Hi, my code is a basic implementation of the algorithms. It doesn't cover all the parameters required for a strong PRNG. I wanted to show how easy it is to implement these algorithms 🙂


It's a cool article regardless, I just wouldn't like to use them in anything significant for the reasons your provided. But it's still cool! 😊


Implementing 'randomness' in my programs has been a simple challenge for me: I use the timestamp or to be specific, the count of milliseconds elapsed since EPOCH, which in JavaScript is as simple as new Date().getTime(). I know it's probably not the best methods out there and I didn't even bother to read more about it. However, with my 'cheap' method to generate random numbers, there's always a seed: the time at that exact moment.

I liked all of the three methods explained in this post but have a question: like we mentioned that the previous random number forms a seed to generate the next one, I'm wondering (I couldn't find it in the post) for what the seed would be for the first random number in the sequence?


Dude, like, It's literally what I need for my class project. I have to generate randomness from scratch 😂👌


Great article! I love how you explained the algorithms simply. Two things:

  • the title kinda makes it sound like you're suggesting alternatives to Math.random() (which is why you have so many comments saying people should use the library😆), rather than just exploring how PRNGs are implemented
  • could you explain how these algorithms get their starting seed? If you used the same seed (and modulus, multiplier, increment) always, it's no longer pseudo-random. Do they store the last used seed somewhere? Use the clock (which makes it sort of predictable)?

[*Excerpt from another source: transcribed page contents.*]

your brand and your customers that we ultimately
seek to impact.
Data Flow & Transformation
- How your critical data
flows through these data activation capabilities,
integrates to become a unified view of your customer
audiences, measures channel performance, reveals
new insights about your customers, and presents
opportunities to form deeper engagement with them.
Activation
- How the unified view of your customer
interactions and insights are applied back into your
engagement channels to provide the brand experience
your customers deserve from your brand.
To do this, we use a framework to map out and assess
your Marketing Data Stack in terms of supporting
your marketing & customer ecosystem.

Why, ho why would you present PRNGs without a single warning about the use of cryptographically secure randomness where security is needed?


I didn't want to confuse you people with cryptography and cryptographically secure PRNGs.


Middle square method without string manipulation:

function myRandom() {
  seed = Math.floor(((seed ** 2) % 1000) / 10);
  return seed;

Wow! Great work 👍👏👏👏! Why didn't I think of this? 😁


Those are too difficult for me xD. I'd rather just use math.random


For no encryption uses, do not forgot tha old, easy, fast, venerable, 997 multiplier algorithm.